Red Hat OpenShift on IBM Z: Tune your network performance with RFS

In modern cloud platforms like Red Hat OpenShift that have different (micro-) services running, network performance is a critical issue. Various tunings have shown great potential for increasing the network performance of OpenShift on IBM Z, but these tunings have room for improvement. In many scenarios, the next generation of Receive Packet Steering (RPS) — namely Receive Flow Steering (RFS) — further helps to reduce network latency and throughput. This tutorial shows you how to set up RFS in your cluster, and offers guidance on when you should use it.

Prerequisites

To complete this tutorial, you need OpenShift Container Platform (OCP) version 4.2 or later, installed and running.

Estimated time

It should take you about an hour to complete this tutorial.

What is RFS?

Receive Flow Steering (RFS) improves upon Receive Packet Steering (RPS) by further reducing network latency. RFS is technically based on RPS, and improves the efficiency of packet processing by increasing the CPU cache hit rate. RFS achieves this, plus it considers queue length in determining the most convenient CPU for computation so that cache hits are more likely to occur within the CPU. Thus, the CPU cache is invalidated less often and requires fewer cycles to rebuild the cache. This can help reduce packet processing run time.

When should you use RFS?

RFS can improve both latency and throughput, especially for network-intensive workloads. RFS distributes the interrupt handling of incoming network packets from one CPU to multiple CPUs. To achieve this, the ksoftirq process is distributed over several CPUs. If the load of the ksoftirq process is close to 100% of a CPU, RFS can improve performance by distributing processing over several CPU cores. This means that with RPS, workload latency running on OCP 4.6 can be improved by factor 2.1 and throughput by factor 2.4 (depending on the scenario, and in a controlled measurement environment). In terms of performance, RFS is at least on par with RPS, and in some cases can improve performance by another 7-21%.
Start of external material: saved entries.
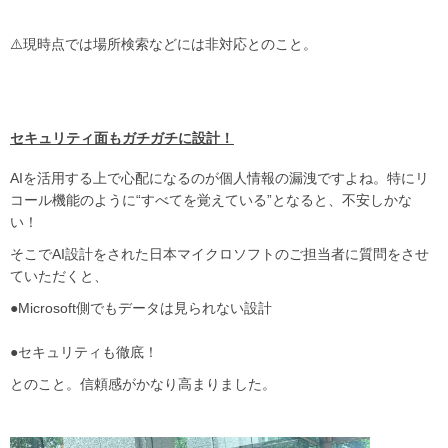
⚠️現時点では場所検索などには非対応とのこと。
セキュリティ面もガチガチに設計！
AIを活用する上で心配になるのが個人情報の漏洩ですよね。特にリ
コール機能のように“すべてを覚えている”となると、不安しかな
い！
そこでAI設計をされた日本マイクロソフトのご担当者に質問をさせ
ていただくと、
●Microsoft側でもデータは見られない設計
●セキュリティも徹底！
とのこと。信頼感がかなり高まりました。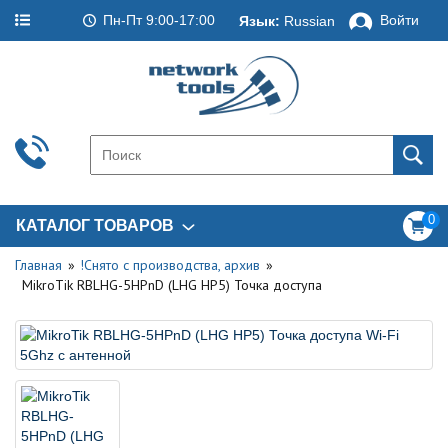
Пн-Пт 9:00-17:00
Войти
Язык:
Russian
0
КАТАЛОГ ТОВАРОВ
Главная
!Снято с производства, архив
MikroTik RBLHG-5HPnD (LHG HP5) Точка доступа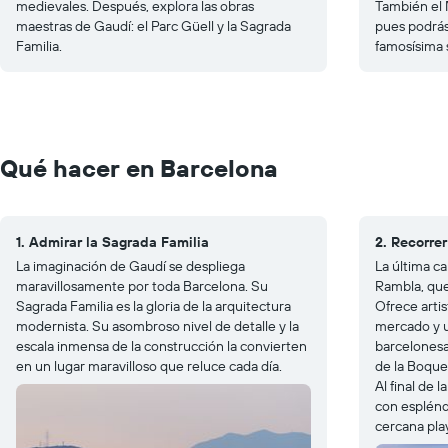
medievales. Después, explora las obras
También el 
maestras de Gaudí: el Parc Güell y la Sagrada
pues podrás 
Familia.
famosísima 
Qué hacer en Barcelona
1. Admirar la Sagrada Familia
2. Recorre
La imaginación de Gaudí se despliega
La última ca
maravillosamente por toda Barcelona. Su
Rambla, que
Sagrada Familia es la gloria de la arquitectura
Ofrece artis
modernista. Su asombroso nivel de detalle y la
mercado y un
escala inmensa de la construcción la convierten
barcelonesa
en un lugar maravilloso que reluce cada día.
de la Boquer
Al final de 
con espléndi
cercana pla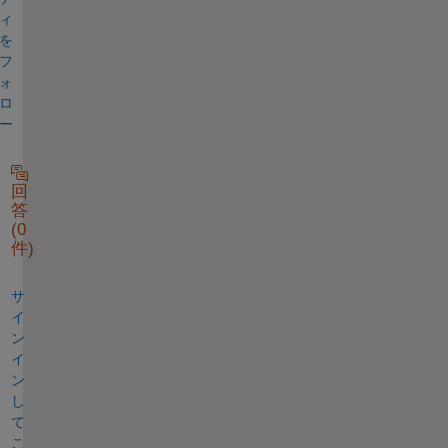
ィ
を
フ
ォ
ロ
ー
回
答
(0
件)
サ
イ
ン
イ
ン
し
て
こ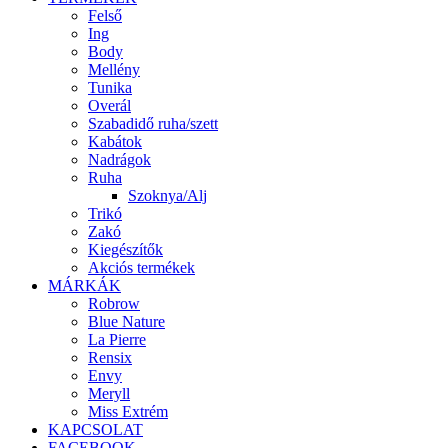
Felső
Ing
Body
Mellény
Tunika
Overál
Szabadidő ruha/szett
Kabátok
Nadrágok
Ruha
Szoknya/Alj
Trikó
Zakó
Kiegészítők
Akciós termékek
MÁRKÁK
Robrow
Blue Nature
La Pierre
Rensix
Envy
Meryll
Miss Extrém
KAPCSOLAT
FACEBOOK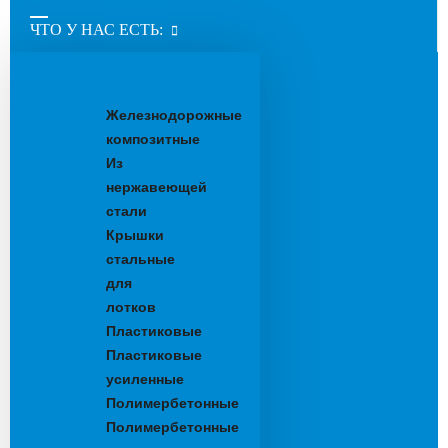
ЧТО У НАС ЕСТЬ:
Водоотводные
лотки
Железнодорожные
композитные
Из
нержавеющей
стали
Крышки
стальные
для
лотков
Пластиковые
Пластиковые
усиленные
Полимербетонные
Полимербетонные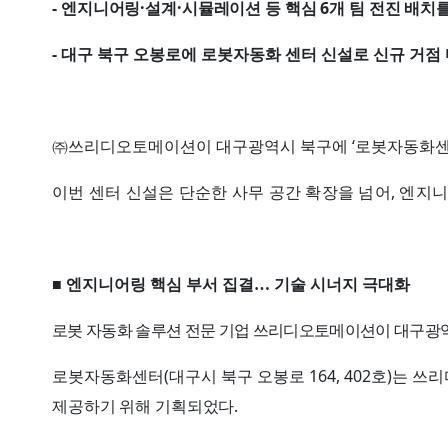
-
·
·
6
엔지니어링
설계
시뮬레이션 등 핵심
개 팀 전진 배치
-
대구 북구 오봉로에 로봇자동화 센터 신설로 신규 거점
‘
㈜
쓰리디오토메이션이 대구광역시 북구에
로봇자동화
,
이번 센터 신설은 단순한 사무 공간 확장을 넘어
엔지니
■ 엔지니어링 핵심 부서 집결
…
기술 시너지 극대화
로봇 자동화 솔루션 전문 기업 쓰리디오토메이션이 대구광
(
164, 402
)
로봇자동화센터
대구시 북구 오봉로
호
는 쓰리
.
제공하기 위해 기획되었다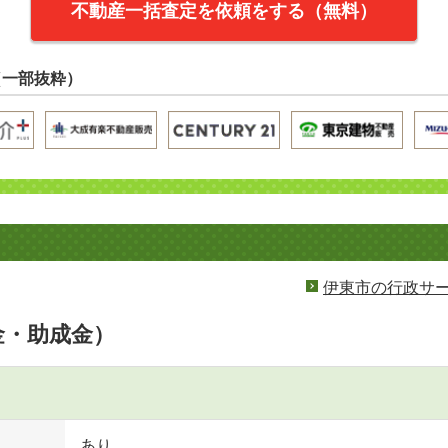
不動産一括査定を依頼をする（無料）
（一部抜粋）
伊東市の行政サ
金・助成金）
あり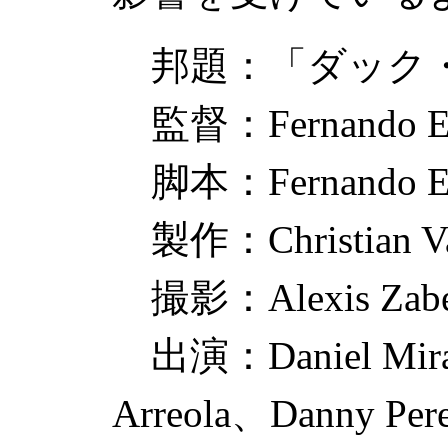
邦題：「ダック
監督：
Fernando 
脚本：
Fernando 
製作：
Christian V
撮影：
Alexis Zab
出演：
Daniel Mir
Arreola
、
Danny Per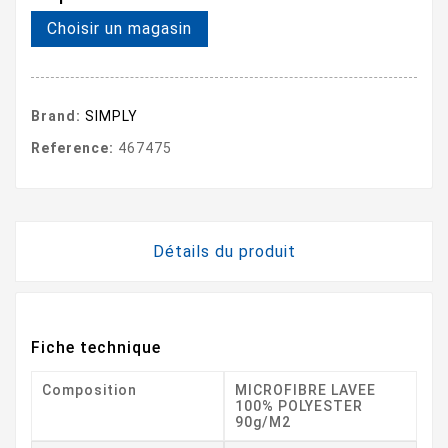
Choisir un magasin
Brand:
SIMPLY
Reference:
467475
Détails du produit
Fiche technique
Composition
MICROFIBRE LAVEE
100% POLYESTER
90g/m2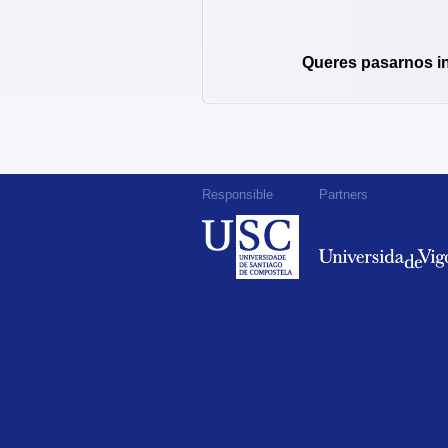
Queres pasarnos i
Responsible
Partners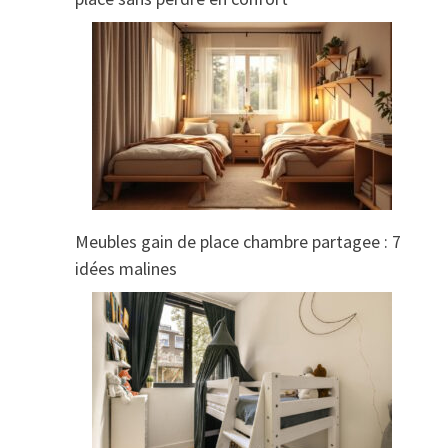
Meubles gain de place chambre partagee : 7
idées malines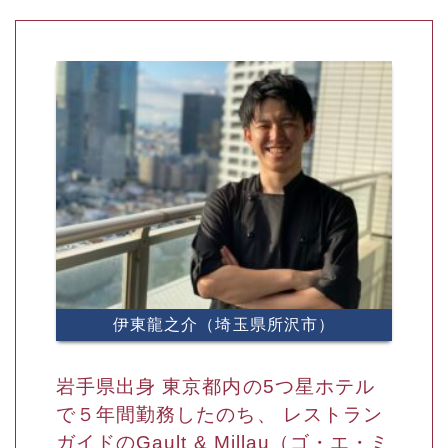
伊東龍之介（埼玉県所沢市）
岩手県出身 東京都内の5つ星ホテル
で５年間勤務したのち、 レストラン
ガイドのGault & Millau（ゴ・エ・ミ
However, it’s important to note that the use of both RPS and RFS can lead to higher CPU demand, which can influence CPU-intensive workloads.

How to set up RFS

RFS is built on top of RPS, so RFS can be configured for worker nodes and infrastructure nodes using a Machine Config Object and applied by OpenShift’s Machine Config Operator. You can either use the pre-build YAML file below (enable-rfs.yaml in Step 5) and move forward to Step 3, or set up the Machine Config Object manually starting with Step 1.

Step 1. Define and encode udev rule and sysctl entry

To enable RFS, you need to adjust 2 attributes:

  1. Set the number of actively competing connections that are expected
  2. Set the number of entries that are expected in the per-queue flow table

While the first can be set by a udev rule, the second can be configured by a sysctl entry.

The udev entry should look like this:

# turn on Receive Flow Steering (RFS) for all network interfaces
SUBSYSTEM=="net", ACTION=="add", RUN{program}+="/bin/bash -c 'for x in /sys/$DEVPATH/queues/rx-*; do echo 8192 > $x/rps_flow_cnt;  done'"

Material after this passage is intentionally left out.